*Task:* Every line from the one with "At what (x,y)" to the one with "Image resolution: width=1568", including those two, is to be copied exactly; all other lines of the entries below are left out.

*Data shown:*
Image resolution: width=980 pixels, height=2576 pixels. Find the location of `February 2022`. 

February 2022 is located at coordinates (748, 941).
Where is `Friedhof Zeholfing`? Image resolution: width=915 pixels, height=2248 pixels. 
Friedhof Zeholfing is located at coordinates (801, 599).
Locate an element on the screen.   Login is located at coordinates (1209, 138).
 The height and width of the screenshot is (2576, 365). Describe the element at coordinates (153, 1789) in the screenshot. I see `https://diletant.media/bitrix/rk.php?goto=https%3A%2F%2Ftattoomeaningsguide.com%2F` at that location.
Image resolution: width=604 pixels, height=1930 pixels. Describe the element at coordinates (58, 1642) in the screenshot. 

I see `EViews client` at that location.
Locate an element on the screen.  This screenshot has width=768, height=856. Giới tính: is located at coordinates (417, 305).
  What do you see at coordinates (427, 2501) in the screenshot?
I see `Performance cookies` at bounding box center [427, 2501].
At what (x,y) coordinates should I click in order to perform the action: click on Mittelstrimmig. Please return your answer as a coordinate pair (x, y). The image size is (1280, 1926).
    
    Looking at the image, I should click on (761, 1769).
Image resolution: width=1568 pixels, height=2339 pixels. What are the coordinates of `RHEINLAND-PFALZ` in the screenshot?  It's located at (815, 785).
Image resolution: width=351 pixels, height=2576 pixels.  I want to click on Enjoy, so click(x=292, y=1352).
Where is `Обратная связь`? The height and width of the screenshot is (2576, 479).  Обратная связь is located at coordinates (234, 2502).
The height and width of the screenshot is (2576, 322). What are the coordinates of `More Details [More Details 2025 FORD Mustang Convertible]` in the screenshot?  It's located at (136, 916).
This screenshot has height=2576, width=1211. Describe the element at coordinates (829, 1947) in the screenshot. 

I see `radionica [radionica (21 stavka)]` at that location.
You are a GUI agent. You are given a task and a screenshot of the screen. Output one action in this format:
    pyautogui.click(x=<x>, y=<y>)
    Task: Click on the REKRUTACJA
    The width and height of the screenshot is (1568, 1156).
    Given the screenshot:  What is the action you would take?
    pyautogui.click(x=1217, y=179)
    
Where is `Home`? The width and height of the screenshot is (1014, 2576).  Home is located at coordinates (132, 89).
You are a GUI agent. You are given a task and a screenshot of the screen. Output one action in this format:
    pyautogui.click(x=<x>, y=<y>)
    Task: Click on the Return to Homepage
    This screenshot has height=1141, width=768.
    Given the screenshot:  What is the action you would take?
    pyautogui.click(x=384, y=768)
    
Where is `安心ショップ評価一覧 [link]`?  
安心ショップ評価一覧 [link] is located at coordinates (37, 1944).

*Solution to the exercise:*
At what (x,y) coordinates should I click in order to perform the action: click on Mittelstrimmig. Please return your answer as a coordinate pair (x, y). The image size is (1280, 1926).
    
    Looking at the image, I should click on (761, 1769).
Image resolution: width=1568 pixels, height=2339 pixels. What are the coordinates of `RHEINLAND-PFALZ` in the screenshot?  It's located at (815, 785).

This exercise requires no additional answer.